Gradco intends to vigorously pursue all avenues available to it to reverse the 
verdict rendered and to prevent the imposition of the attachment sought by the 
plaintiffs in the action.

There are substantial differences between the Hamma and DuBois cases.  Although 
the DuBois case is also a case which will be tried before a jury and, 
accordingly, there are substantial elements of uncertainty, the Company 
continues to believe that the DuBois case alone will not have a material 
adverse effect on its consolidated financial position.












                                      -9-
                     MANAGEMENT'S DISCUSSION AND ANALYSIS
                     OF OPERATIONS AND FINANCIAL CONDITION

RESULTS OF OPERATIONS

Revenues for the three and six months ended September 30, 1995 increased 
$4,067,000 and $13,895,000, respectively, as compared to amounts in the 
comparable prior year periods.  Net sales increased $4,213,000 in the current 
quarter over the year earlier period due to a 3% increase in unit sales in the 
copier market and a stronger yen, which on average was 5% stronger against the 
dollar during the current quarter than it was during the earlier period.  Net 
sales increased $14,098,000 in the six-month period over the prior year due to 
a 14% increase in unit sales in the copier market and a stronger yen, which on 
average was 10% stronger against the dollar during the current six-month period 
than it was during the earlier period.   A substantial portion of the increase 
in unit sales for both the three and six-month periods is attributable to 
increased sales to Xerox Corporation.

Cost of sales as a percentage of net sales decreased to 79.8% from 81.0% for 
the three months ended September 30, 1995 and 1994, respectively and decreased 
to 80.0% from 81.2% for the six-month periods then ended.  This improvement is 
primarily attributable to a change in mix of units sold toward higher margin 
products.

Research and development expenses ("R&D") in the current quarter totaled 
$717,000, 2.9% of revenues, compared to $912,000, 4.4% of revenues, in the 
prior year's comparable period.  For the six months ended September 30, 1995 
and 1994, R&D totaled $1,258,000, 2.5% of revenues and $1,195,000, 3.3% of 
revenues, respectively.

Selling, general and administrative expenses ("SG&A") in the current quarter 
totaled $3,196,000, 12.9% of revenues, compared to $2,890,000, 13.9% of 
revenues, in the prior year's comparable period.  For the six months ended 
September 30, 1995 and 1994, SG&A totaled $7,082,000, 14.1% of revenues and 
$5,626,000, 15.6% of revenues, respectively.
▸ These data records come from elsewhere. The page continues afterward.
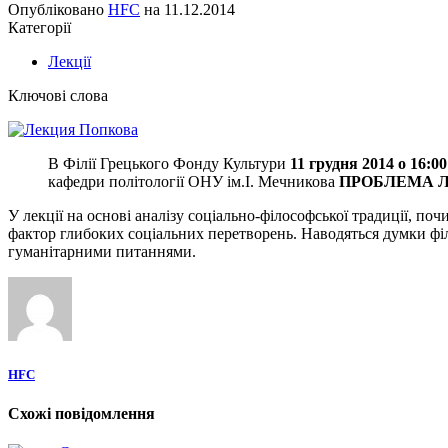
Опубліковано
HFC
на
11.12.2014
Категорії
Лекції
Ключові слова
В Філії Грецького Фонду Культури
11 грудня 2014 о 16:00
кафедри політології ОНУ ім.І. Ме
чникова
ПРОБЛЕМА 
У лекції на основі аналізу соціально-філософської традиції, по
фактор глибоких соціальних перетворень. Наводяться думки філо
гуманітарними питаннями.
HFC
Схожі повідомлення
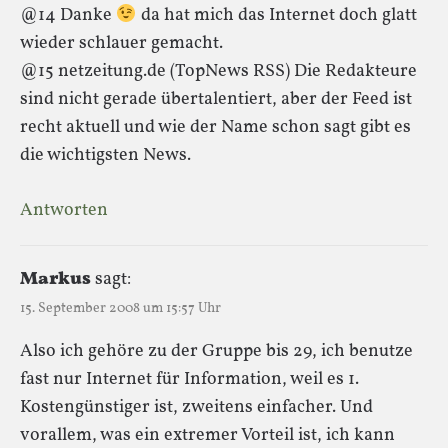
@14 Danke
da hat mich das Internet doch glatt
wieder schlauer gemacht.
@15 netzeitung.de (TopNews RSS) Die Redakteure
sind nicht gerade übertalentiert, aber der Feed ist
recht aktuell und wie der Name schon sagt gibt es
die wichtigsten News.
Antworten
Markus
sagt:
15. September 2008 um 15:57 Uhr
Also ich gehöre zu der Gruppe bis 29, ich benutze
fast nur Internet für Information, weil es 1.
Kostengünstiger ist, zweitens einfacher. Und
vorallem, was ein extremer Vorteil ist, ich kann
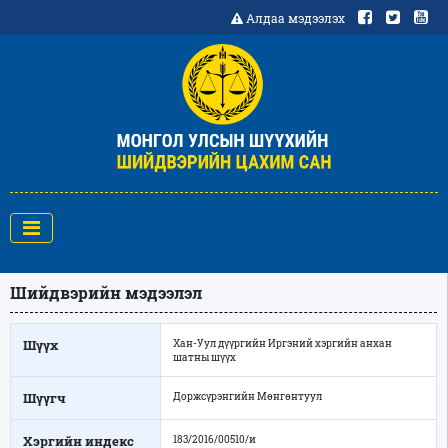
Алдаа мэдээлэх
Шийдвэрийн мэдээлэл
Шүүх
Хан-Уул дүүргийн Иргэний хэргийн анхан
шатны шүүх
Шүүгч
Доржсүрэнгийн Мөнгөнтуул
Хэргийн индекс
183/2016/00510/и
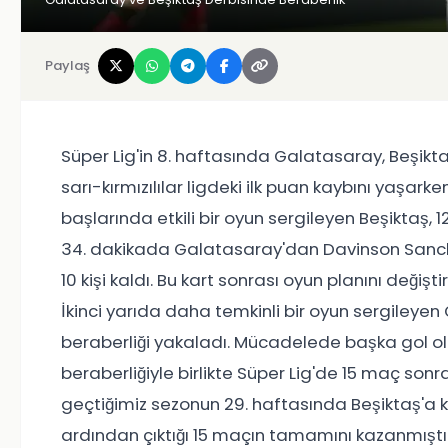
Paylaş
Süper Lig'in 8. haftasında Galatasaray, Beşiktaş
sarı-kırmızılılar ligdeki ilk puan kaybını yaşarke
başlarında etkili bir oyun sergileyen Beşiktaş
34. dakikada Galatasaray'dan Davinson Sanchez
10 kişi kaldı. Bu kart sonrası oyun planını değiş
İkinci yarıda daha temkinli bir oyun sergileye
beraberliği yakaladı. Mücadelede başka gol o
beraberliğiyle birlikte Süper Lig'de 15 maç so
geçtiğimiz sezonun 29. haftasında Beşiktaş'a ka
ardından çıktığı 15 maçın tamamını kazanmıştı. 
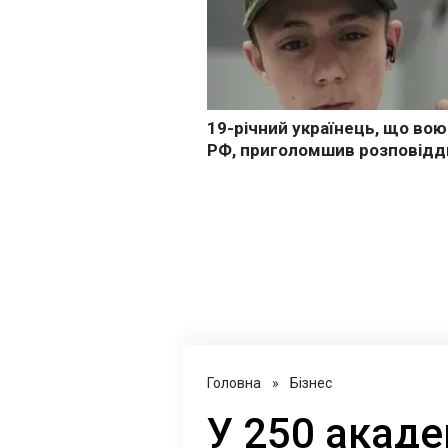
Головна
»
Бізнес
У 250 акаде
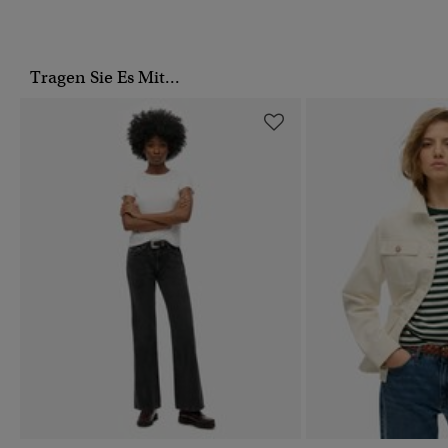
Tragen Sie Es Mit...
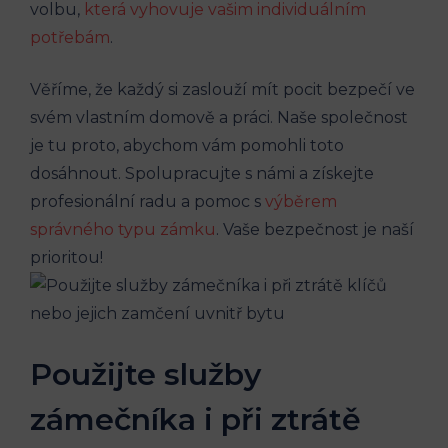
volbu,
která vyhovuje vašim individuálním
potřebám
.
Věříme, že každý si zaslouží mít pocit bezpečí ve
svém vlastním domově a práci. Naše společnost
je tu proto, abychom vám pomohli toto
dosáhnout. Spolupracujte s námi a získejte
profesionální radu a pomoc s
výběrem
správného typu zámku
. Vaše bezpečnost je naší
prioritou!
Použijte služby
zámečníka i při ztrátě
Higher costs caused by the 
unfavorable translation of SG&A at the Company's Japanese subsidiary ("GJ") 
associated with the stronger yen and increased legal fees associated with the 
Hamma and DuBois lawsuits have been partially offset by currency translation 
gains at GJ.

The results for the current quarter include a gain on trading securities of 
$22,000 as compared to a loss of $48,000 in the prior year's comparable period.
For the six-months ended September 30, 1995 there was a gain on trading 
securities of $53,000 as compared to a loss of $218,000 for the six months 
ended September 30, 1994.

As a result of the above factors, earnings before income taxes and minority 
interest increased from $914,000 in the second quarter ended September 30, 1994 
to $1,905,000 in the current quarter and from  $1,219,000 in the six months 
ended September 30, 1994 to $3,132,000 in the current six-month period.

The tax provisions in all periods primarily reflect GJ income taxed in Japan.







                                      -10-
                     MANAGEMENT'S DISCUSSION AND ANALYSIS
                     OF OPERATIONS AND FINANCIAL CONDITION

FINANCIAL CONDITION

Working capital increased to $17,319,000 at September 30, 1995 from $16,727,000 
at March 31, 1995.  At  September 30, 1995, the Company had $12,998,000 in cash 
and minimal long-term debt.  GJ has a 200 million yen (approximately $2 
million) line of credit with a Japanese bank and has established a  $2 million 
line of credit for its U.S. subsidiary.  There were no borrowings under these 
lines at September 30, 1995.  Notes payable to trade creditors has increased as 
a result of the increase in net sales during the current quarter.

The Company believes that its cash and credit facilities are adequate for its 
short and long-term operational needs.  At  September 30, 1995, there were no 
material commitments for capital expenditures.

As previously reported, in June 1995, a jury found the Company to have a 
liability in the lawsuit by John C. Hamma, a former employee.  The Company has 
filed a motion to reverse the verdict.  After a determination by the Court on 
the Company's motion, a separate proceeding to determine the amount of damages 
will be required, with respect to such portion of the verdict, if any, as 
remains in effect.  An award of damages could have a material adverse effect on 
the Company's financial position and might threaten its existence as an ongoing 
enterprise.  For further information regarding this litigation, see Note 6 of 
Notes to Unaudited Consolidated Financial Statements.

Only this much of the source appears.